Giornale di approfondimento economico della BCC di Buonabitacolo

Social Football Summit, Bartoletti ai bambini: “Siete la speranza e il futuro”

di Giuseppina Citera

Questa mattina, allo Stadio Olimpico di Roma, è stato presentato il libro di Marino Bartoletti “La squadra dei sogni. Tutti in campo”. La giornata si è aperta con la proiezione di video dell’Unicef, in cui il commissario tecnico dell’Italia, Roberto Mancini, gioca una partita di calcio con ragazzi e ragazze della Giordania. L’obiettivo principale, in questo caso è quello di trascorrere una giornata in loro compagnia e trasmettere il messaggio del calcio come strumento di inclusione sociale. A raccontare l’iniziativa è stato il direttore dell’Unicef, Paolo Rozera: “Oggi si pensa al calcio come una macchina di soldi, Roberto è il testimone del calcio come funzione sociale. In Giordania, i ragazzi scappano dalla guerra e le ragazze non posso giocare a calcio. E’ una pura idiozia. La presenza del ct amplia la rilevanza del messaggio che vogliamo trasmettere. Lo sport, inoltre, trasmette i valori e supera ogni limite. Ho visitato un campo di calcio costruito in mezzo al deserto, in quel luogo si svolgeva la vita dei protagonisti della partita”.

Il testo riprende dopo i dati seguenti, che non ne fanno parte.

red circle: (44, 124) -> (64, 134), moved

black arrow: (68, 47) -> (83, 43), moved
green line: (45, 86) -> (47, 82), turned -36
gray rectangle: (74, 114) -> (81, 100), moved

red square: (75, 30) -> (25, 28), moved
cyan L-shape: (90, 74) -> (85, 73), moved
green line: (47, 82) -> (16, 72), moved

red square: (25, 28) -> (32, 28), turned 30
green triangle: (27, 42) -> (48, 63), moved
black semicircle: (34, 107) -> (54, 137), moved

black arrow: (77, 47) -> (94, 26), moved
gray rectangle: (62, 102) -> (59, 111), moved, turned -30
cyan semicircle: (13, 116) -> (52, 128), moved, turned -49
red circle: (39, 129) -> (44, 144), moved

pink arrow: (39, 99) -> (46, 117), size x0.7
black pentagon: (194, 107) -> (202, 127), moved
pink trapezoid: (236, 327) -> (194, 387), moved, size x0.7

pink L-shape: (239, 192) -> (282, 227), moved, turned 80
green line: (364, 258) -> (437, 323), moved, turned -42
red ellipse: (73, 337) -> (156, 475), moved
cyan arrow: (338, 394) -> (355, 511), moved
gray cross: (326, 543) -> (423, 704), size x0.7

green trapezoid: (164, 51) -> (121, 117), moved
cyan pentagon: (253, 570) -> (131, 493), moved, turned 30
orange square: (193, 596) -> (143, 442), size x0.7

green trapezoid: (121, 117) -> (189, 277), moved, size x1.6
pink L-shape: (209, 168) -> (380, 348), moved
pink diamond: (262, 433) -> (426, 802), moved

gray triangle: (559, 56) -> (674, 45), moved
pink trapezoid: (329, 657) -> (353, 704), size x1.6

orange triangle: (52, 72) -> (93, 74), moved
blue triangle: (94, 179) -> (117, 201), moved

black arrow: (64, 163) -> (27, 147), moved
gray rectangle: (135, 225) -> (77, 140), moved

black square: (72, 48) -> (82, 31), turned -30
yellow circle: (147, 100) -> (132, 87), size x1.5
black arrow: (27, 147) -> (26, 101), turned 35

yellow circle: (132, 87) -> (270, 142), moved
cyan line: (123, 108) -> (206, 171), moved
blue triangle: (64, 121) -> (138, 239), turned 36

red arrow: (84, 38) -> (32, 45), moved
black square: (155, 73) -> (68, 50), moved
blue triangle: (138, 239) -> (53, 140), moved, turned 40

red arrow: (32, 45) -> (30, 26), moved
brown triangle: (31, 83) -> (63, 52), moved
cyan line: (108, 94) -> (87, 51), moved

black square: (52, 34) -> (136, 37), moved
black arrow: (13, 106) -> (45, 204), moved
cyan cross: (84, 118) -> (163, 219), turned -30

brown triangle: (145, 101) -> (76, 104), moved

Lo stesso concetto, è stato trattato anche nel libro del giornalista della Rai. “Credo nei valori dello sport – ha dichiarato Marino Bartoletti – ovvero stare insieme, rispettare le regole e nella capacità di una squadra di sacrificarsi per raggiungere risultati. Ho scritto questo volume spinto anche dal fatto di essere nonno. È un libro rivolto alle generazioni future, trasmette valori come l’amicizia.  Nel dettaglio racconta la storia dell’amicizia di due ragazzi Carlo e Dorian, cresciuti insieme tra i banchi di scuola. Devono separarsi perché frequenteranno le medie in due istituti diversi. Gli adulti cercano di inquinare il loro rapporto, fino a quando si ritrovano su un campo da calcio. Voi bambini siete la nostra speranza, che deve essere coltivata con l’amore. Dovete seguire i vostri sogni e ascoltare i genitori”.